Ivan Milat


When a pair of trail runners discovered the decomposing corpses of Caroline Clark and Joanne Walters buried under sticks and leaves in Belangalo State Forest on Spetember 19, 1992, it was only the beginning of what would eventually result in the capture of Australia's most famed serial killer. Over the next month searchers would discover five more bodies stowed away in the woods of the park, ending the mystery of the disappearances of foot travelers in the area.

The bodies discovered by the runners were identified as Clark and Walters, both of whom were British and traveling together on foot. They had last been seen over five months before. Soon the remains of hitchhikers James Gibson and Deborah Everlist, last seen near the forest in 1989, were found. Almost a month later Simone Schmidl, a hitchhiker who disappeared in January of 1991, was discovered under the now-familiar pile of brush. When a pair of jeans found near Schmidl's body were found to be the property of yet another missing person, the searching continued. Predictably, the jeans' owner, German Anja Habschied, and her boyfriend Gabor Neugebauer were found nearby dead. The young couple had been missing since December of 1991.

Aside from the obvious similarities between the way all the victims had disappeared and been disposed of, their causes of death were a bit dissimilar.Clark had been stabbed in the chest area, Clark had been stabbed and shot in the head several times, Gibson had been repeatedly stabbed, Everist had been slashed in the face in additon to her stab wounds, Schmidl had also been stabbed, Habschied was decapitated, and Neugebauer had been shot in the head five times with the same weapon that killed Walters. The stabbing victims all had a unique injury, though, a stab wound to the upper back that severed the victim's spinal cord and rendered them helpless.
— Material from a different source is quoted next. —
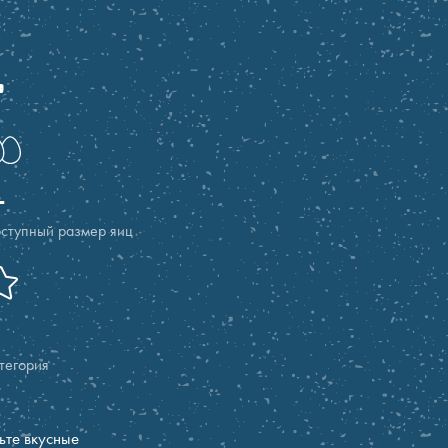
L
L
ступный размер яиц
тегория
ьте вкусные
Also, many of the victims were partially undressed with their pants buttoned but not zipped. Evidence of crude bondage and strangulation was present in most of the cases.
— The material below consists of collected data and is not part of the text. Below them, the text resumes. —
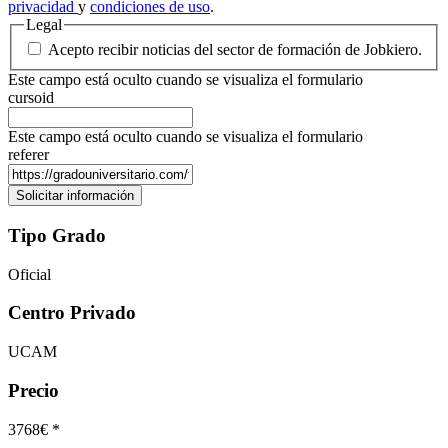
privacidad
y
condiciones de uso
.
Legal
Acepto recibir noticias del sector de formación de Jobkiero.
Este campo está oculto cuando se visualiza el formulario
cursoid
Este campo está oculto cuando se visualiza el formulario
referer
Tipo Grado
Oficial
Centro Privado
UCAM
Precio
3768€ *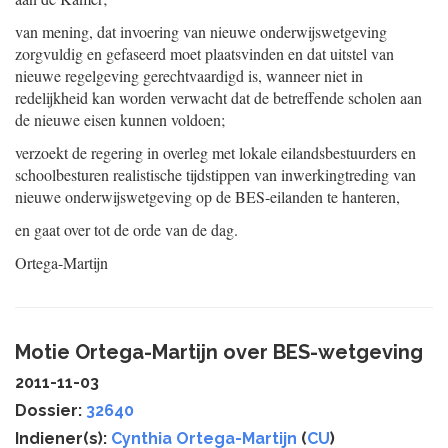
van mening, dat invoering van nieuwe onderwijswetgeving
zorgvuldig en gefaseerd moet plaatsvinden en dat uitstel van
nieuwe regelgeving gerechtvaardigd is, wanneer niet in
redelijkheid kan worden verwacht dat de betreffende scholen aan
de nieuwe eisen kunnen voldoen;
verzoekt de regering in overleg met lokale eilandsbestuurders en
schoolbesturen realistische tijdstippen van inwerkingtreding van
nieuwe onderwijswetgeving op de BES-eilanden te hanteren,
en gaat over tot de orde van de dag.
Ortega-Martijn
Motie Ortega-Martijn over BES-wetgeving
2011-11-03
Dossier:
32640
Indiener(s):
Cynthia Ortega-Martijn
(
CU
)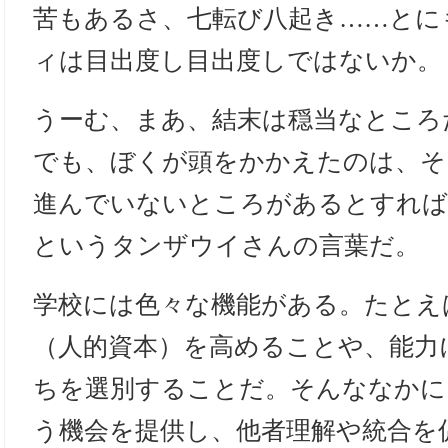
苦もあるさ、七転び八起き……とに
ィは目出度し目出度しではないか。
うーむ、まあ、結末は穏当なところ
でも、ぼくが頭をかかえたのは、そ
進んでいないところがあるとすれば
というタンザウイさんの言葉だ。
学校には色々な機能がある。たとえ
（人的資本）を高めることや、能力
ちを選別することだ。そんななかに
う機会を提供し、他者理解や統合を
Authorities were stumped by the case until 1993 when a man named Paul Onions identified Ivan Milat as the person who attacked him after picking Onions up near the forest three years before. Milat and his brother Richard were already suspects in the killings, though police knew that Richard had been at work on the days of the abductions. Ivan Milat was soon charged with Onion's assault and all seven murders. Faced with some very damning evidence at trial Milat feebly tried to explain on the stand that he was the victim of an elaborate set-up perpetrated by his own family. Predictably, he was found guilty on all counts on July 27, 1995, and sentenced to prison for life.

Milat has stated plans to escape at every opporunity but thus far has not made good on the threat. He has, however, attempted to kill himself at least twice after swallowing such materials as razor blades and staples.

In June of 2001 Milat appeared at an inquest into the deaths of three women in 1978 and 1979. Robyn Hickie, 17, Amanda Robinson, 14, and Leanne Goodall, 20, all disappeared from an area north of Sidney under similar circumstances as Milat's known victims. Though Milat atended the inquest, he offered nothing to help investigators and denied having known the women or ever having picked up a hitchhiker in that area.